Some people’s hymens bleed and some don’t the first time they have penetrative vaginal sex. Generally, the hymen will start thinning naturally after puberty. For some people, it might stretch further from things like exercise, tampon use, or masturbation. For many of these people, by the time they have vaginal sex, the hymen will not tear any further, so they will not bleed. Some other people might have enough membrane left to tear and bleed the first time they have vaginal sex.

However, it’s also possible to bleed for a different reason. Some people can get nervous putting a penis or dildo in their vagina for the first time. If they’re nervous, their vaginas might not expand and lubricate enough, so the friction of something moving inside could cause bleeding. So sometimes, bleeding during first-time sex is actually because of lack of lubrication, not the hymen.

How can I reduce the chances of the hymen tearing and bleeding during sex?

Fortunately, there are ways to reduce the chances of bleeding while having sex:

  • Doing more foreplay and other activities that make you more turned on and lubricated
  • Taking things slowly
  • Making sure you’re physically and emotionally comfortable
  • Stretching out your hymen with fingers or a small dildo over a period of time, like every day for a month. This can help to work your way up to penetrative sex

It’s also important to remember that some STIs or other infections, like yeast infections, can cause bleeding during sex. If you or your partner have ever been exposed to possible STIs, it’s a good idea to get tested.

Can you tell if someone’s a virgin by checking their hymen?

This is a common myth, and it’s been around since ancient times. According to the myth, a virgin has an unbroken hymen; someone who’s had sex has no hymen, or a “broken” one.

As we mentioned earlier, the hymen doesn’t actually cover the entire opening of the vagina, and it’s likely to wear away over time – although some can stretch or tear. Some people’s hymens will change after they start having sex, and some people’s won’t. But a hymen doesn’t completely disappear after sex. If a person had one before having sex, they’ll still have it afterward.

Because there are so many differences between people’s bodies and how their bodies can change (or don’t change), you can’t be sure if someone’s a virgin by checking their hymen.
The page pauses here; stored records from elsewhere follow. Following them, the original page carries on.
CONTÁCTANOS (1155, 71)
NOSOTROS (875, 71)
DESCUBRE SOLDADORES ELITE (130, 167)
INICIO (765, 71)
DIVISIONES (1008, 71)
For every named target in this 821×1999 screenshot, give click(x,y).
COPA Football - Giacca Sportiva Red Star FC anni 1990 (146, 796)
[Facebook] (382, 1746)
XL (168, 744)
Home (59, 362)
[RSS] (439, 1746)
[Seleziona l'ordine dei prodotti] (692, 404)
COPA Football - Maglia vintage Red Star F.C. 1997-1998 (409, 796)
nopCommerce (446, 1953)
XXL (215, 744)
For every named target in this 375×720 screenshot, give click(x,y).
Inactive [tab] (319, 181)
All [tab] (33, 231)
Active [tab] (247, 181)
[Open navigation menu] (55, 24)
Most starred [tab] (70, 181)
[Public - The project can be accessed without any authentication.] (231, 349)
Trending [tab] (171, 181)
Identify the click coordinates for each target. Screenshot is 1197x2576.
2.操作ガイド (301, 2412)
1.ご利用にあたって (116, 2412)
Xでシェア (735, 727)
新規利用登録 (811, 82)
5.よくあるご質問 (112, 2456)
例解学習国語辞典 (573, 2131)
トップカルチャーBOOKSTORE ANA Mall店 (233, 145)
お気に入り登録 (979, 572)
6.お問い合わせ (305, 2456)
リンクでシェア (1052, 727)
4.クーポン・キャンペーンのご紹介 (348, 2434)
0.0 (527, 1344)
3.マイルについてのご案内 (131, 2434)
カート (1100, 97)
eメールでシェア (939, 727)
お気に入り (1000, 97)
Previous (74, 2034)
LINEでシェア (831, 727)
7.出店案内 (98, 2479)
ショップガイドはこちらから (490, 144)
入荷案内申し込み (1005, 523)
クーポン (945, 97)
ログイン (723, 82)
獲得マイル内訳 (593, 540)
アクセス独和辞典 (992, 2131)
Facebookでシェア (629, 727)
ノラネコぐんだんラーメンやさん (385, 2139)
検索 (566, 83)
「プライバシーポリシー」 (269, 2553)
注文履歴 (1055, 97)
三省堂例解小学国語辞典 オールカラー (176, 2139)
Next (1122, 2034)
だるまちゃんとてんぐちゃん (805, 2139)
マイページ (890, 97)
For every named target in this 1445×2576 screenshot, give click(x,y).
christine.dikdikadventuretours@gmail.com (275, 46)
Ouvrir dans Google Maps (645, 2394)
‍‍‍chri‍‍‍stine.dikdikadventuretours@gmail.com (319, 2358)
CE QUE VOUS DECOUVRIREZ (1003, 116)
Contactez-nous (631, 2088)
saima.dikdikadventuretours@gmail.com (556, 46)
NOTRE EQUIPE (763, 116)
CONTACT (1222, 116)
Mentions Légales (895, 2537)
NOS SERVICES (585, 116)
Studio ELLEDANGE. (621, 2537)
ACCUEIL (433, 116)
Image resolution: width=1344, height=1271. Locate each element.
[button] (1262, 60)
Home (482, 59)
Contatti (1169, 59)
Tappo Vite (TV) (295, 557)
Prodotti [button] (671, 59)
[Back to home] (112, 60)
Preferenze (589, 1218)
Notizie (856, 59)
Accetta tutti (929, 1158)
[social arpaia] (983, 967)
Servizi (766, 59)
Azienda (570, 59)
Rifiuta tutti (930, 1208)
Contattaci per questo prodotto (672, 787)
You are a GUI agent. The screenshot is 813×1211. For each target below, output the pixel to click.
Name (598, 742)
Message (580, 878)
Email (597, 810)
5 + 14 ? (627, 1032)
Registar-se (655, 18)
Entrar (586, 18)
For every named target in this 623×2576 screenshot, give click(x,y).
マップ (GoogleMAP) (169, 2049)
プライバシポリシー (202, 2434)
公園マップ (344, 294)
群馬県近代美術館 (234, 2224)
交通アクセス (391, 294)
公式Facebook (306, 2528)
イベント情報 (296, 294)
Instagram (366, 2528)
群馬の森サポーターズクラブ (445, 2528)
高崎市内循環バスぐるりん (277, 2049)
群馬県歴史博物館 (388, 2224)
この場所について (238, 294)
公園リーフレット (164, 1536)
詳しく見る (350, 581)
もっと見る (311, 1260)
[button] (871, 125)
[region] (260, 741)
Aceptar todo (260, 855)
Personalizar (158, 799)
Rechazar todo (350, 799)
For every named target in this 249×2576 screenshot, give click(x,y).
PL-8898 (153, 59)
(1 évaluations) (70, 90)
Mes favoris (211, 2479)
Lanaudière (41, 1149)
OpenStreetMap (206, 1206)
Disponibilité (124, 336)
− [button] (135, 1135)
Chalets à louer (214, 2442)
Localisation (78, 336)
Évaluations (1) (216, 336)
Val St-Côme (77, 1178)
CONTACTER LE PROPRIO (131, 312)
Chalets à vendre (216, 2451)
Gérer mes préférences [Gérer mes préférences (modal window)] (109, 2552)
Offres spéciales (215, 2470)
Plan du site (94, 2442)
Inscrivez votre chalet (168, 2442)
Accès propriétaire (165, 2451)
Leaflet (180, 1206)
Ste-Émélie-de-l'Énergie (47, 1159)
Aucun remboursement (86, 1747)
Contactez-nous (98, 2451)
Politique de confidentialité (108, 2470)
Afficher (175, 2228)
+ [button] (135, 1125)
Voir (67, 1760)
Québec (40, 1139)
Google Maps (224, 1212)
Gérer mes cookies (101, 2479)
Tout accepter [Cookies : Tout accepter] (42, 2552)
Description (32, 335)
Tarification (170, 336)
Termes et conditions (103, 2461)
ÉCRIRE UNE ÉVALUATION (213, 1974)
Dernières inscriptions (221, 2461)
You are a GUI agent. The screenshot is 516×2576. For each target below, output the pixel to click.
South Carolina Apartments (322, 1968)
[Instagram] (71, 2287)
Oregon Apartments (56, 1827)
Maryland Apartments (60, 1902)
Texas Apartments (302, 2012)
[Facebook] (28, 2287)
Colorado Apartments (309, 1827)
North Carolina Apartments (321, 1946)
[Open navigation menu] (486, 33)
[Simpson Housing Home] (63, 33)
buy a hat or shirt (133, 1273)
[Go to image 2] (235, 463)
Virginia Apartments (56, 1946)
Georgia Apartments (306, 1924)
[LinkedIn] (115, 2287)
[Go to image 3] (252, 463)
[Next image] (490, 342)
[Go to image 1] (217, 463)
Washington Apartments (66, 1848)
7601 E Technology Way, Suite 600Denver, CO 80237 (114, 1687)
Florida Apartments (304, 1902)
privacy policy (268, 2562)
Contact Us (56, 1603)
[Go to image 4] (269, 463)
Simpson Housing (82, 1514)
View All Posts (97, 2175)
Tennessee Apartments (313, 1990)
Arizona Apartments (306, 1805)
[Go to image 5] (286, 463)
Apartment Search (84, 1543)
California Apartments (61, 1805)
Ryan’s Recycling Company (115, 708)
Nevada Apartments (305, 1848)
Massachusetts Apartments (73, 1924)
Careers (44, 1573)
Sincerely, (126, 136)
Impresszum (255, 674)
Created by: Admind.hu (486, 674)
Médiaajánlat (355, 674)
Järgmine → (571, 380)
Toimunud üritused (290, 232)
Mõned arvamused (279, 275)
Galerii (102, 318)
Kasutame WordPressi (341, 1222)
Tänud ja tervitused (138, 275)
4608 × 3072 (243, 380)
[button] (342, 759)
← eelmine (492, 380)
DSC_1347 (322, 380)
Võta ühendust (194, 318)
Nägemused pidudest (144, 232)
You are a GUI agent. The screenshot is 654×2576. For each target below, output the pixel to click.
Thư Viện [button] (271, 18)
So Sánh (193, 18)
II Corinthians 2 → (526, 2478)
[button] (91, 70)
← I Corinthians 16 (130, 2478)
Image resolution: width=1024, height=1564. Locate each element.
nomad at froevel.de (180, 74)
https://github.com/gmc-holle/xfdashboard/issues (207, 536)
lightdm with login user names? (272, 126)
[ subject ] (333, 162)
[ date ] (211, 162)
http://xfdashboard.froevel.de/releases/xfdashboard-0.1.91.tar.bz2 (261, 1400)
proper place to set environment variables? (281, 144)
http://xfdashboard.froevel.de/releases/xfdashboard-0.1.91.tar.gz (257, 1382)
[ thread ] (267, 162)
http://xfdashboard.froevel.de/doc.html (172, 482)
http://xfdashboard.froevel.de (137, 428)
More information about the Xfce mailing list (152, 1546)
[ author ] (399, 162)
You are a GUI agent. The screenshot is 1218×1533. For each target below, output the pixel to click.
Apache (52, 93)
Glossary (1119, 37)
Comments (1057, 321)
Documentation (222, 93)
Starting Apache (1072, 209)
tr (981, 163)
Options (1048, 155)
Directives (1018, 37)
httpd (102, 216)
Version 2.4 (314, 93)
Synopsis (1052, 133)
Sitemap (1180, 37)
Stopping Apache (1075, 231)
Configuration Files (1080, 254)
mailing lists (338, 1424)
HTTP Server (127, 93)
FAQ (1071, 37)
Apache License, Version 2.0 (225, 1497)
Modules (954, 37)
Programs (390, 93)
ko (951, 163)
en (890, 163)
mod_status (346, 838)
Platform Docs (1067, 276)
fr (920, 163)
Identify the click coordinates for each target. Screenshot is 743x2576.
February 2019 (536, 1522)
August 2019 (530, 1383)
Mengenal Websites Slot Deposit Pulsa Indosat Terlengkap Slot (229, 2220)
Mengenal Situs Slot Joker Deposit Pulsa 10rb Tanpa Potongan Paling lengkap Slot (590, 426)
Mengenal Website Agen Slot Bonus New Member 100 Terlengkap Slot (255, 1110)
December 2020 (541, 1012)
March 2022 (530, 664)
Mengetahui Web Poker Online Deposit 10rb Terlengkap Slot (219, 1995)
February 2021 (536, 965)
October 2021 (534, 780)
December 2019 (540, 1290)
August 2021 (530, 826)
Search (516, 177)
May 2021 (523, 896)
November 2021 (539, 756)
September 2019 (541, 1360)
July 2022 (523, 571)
Another problem is that there is no actual definition for virginity. Some people might believe that they’re virgins until they have penetrative sex. Some other people might say oral sex or fingering counts as “losing” your virginity. Some people don’t believe in virginity at all. So even if someone is trying to check for signs of vaginal penetration, it still doesn’t cover all the other things people might do.